Achieving a Net-Zero Electricity Grid by 2035

The Canadian government has made its intentions clear for the country's electricity production. As of 2021, the Canadian government is looking to make its electricity grid net-zero by 2035. Essentially, this will mean that Canada’s generation of electricity will result in exactly zero emissions at any given time by the target year. 

It will mean that Canada’s current sources of electricity generation will need to be significantly revamped in order to meet the net-zero targets. At the moment, 85% of Canada’s electricity generation sources are already net-zero using a mix of hydro, nuclear, wind, and solar technologies. The bulk of Canada’s electricity comes from hydroelectricity, which accounts for approximately 60% of Canada’s total electricity generation. Nuclear energy takes the next bulk with about 20% of total production, with solar and wind technologies taking the remaining 5%. The last remaining 15% of electricity is generated primarily from non-renewable sources like natural gas and coal. 

Nonetheless, the current 2035 target does not mean that electricity production will be ‘fossil-fuel’ free; instead, the federal government proposes that any electricity generation from fossil fuels will be allowed as long as they are subject to rigorous clean regulatory standards, essentially bringing emission-heavy energy sources to net-zero. 

Whereas Canada has set out goals for the nation to reach, the operation and production of electricity remain solely under the jurisdiction of the provinces. In other words, the federal government will have to work with, negotiate with, and fund the provinces to help them reach the national goal of a net-zero electricity grid by 2035. Fortunately, 6 out of the 10 Canadian provinces already boast impressive renewable energy production and ambitious goals to reach the 2035 target. The remaining 4 provinces still have much to do to reduce their reliance on emission-heavy sources, with 2 out of the 4 publicly rejecting the 2035 targets as of recently. 

The Bad: The Provinces of Nova Scotia and New Brunswick

Canada’s remaining 15% of electricity generation is produced using a mix of natural gas and coal, with the majority of this chunk belonging to natural gas. Some provinces disproportionately use fossil fuels more than others; such provinces include Alberta, Saskatchewan, Nova Scotia, and New Brunswick. While all the aforementioned provinces have made commitments to phasing out coal-generating plants by 2030, natural gas generation systems will continue to play an integral role in their power grids well beyond 2030. Thus, phasing out natural gas will prove to be a lot more difficult than coal for these provinces. 

Fortunately, the Atlantic provinces of Nova Scotia and New Brunswick have made strong commitments to reaching a net-zero grid by 2035. Nova Scotia in particular is making significant progress on this front, with notable growth in wind and solar power at the expense of reducing natural gas and coal use. Nova Scotia was able to increase its share of renewable energy use from 27% in 2015 to approximately 34% in 2023. And although Nova Scotia had committed to reaching 40% renewables by 2022, the Nova Scotia government is nonetheless confident that it will increase its renewable use to 80% of total electricity generation by 2030 and meet the 2035 targets. As a testament to the government’s commitments, the Nova Scotia government fined its sole electricity operator and producer, Nova Scotia Power, $10 million for failing to reach the 2022 target. 
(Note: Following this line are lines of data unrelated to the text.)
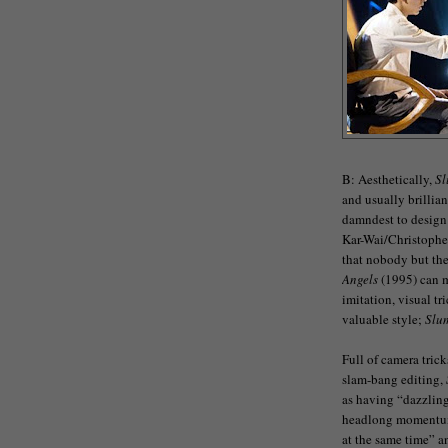
B: Aesthetically,
S
and usually brilli
damndest to design 
Kar-Wai/Christophe
that nobody but th
Angels
(1995) can m
imitation, visual t
valuable style;
Slu
Full of camera trick
slam-bang editing,
as having “dazzling
headlong momentum t
at the same time”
The province of New Brunswick has also announced its commitment to reach a 100% net-zero grid by 2035. Fortunately, New Brunswick already boasts a grid that is 80% carbon-free today, with 70% of the 80% of power produced by nuclear and hydro. Unfortunately, New Brunswick’s public utility company, responsible for all production and distribution of electricity in the province, has stated that financial, technological, and regulatory concerns will result in “uncertainty” in meeting the 2035 target. Nonetheless, NBPower’s published energy plan states that “all scenarios lead to net-zero but result in a range of new resources required to reliably serve electricity customers in New Brunswick.” 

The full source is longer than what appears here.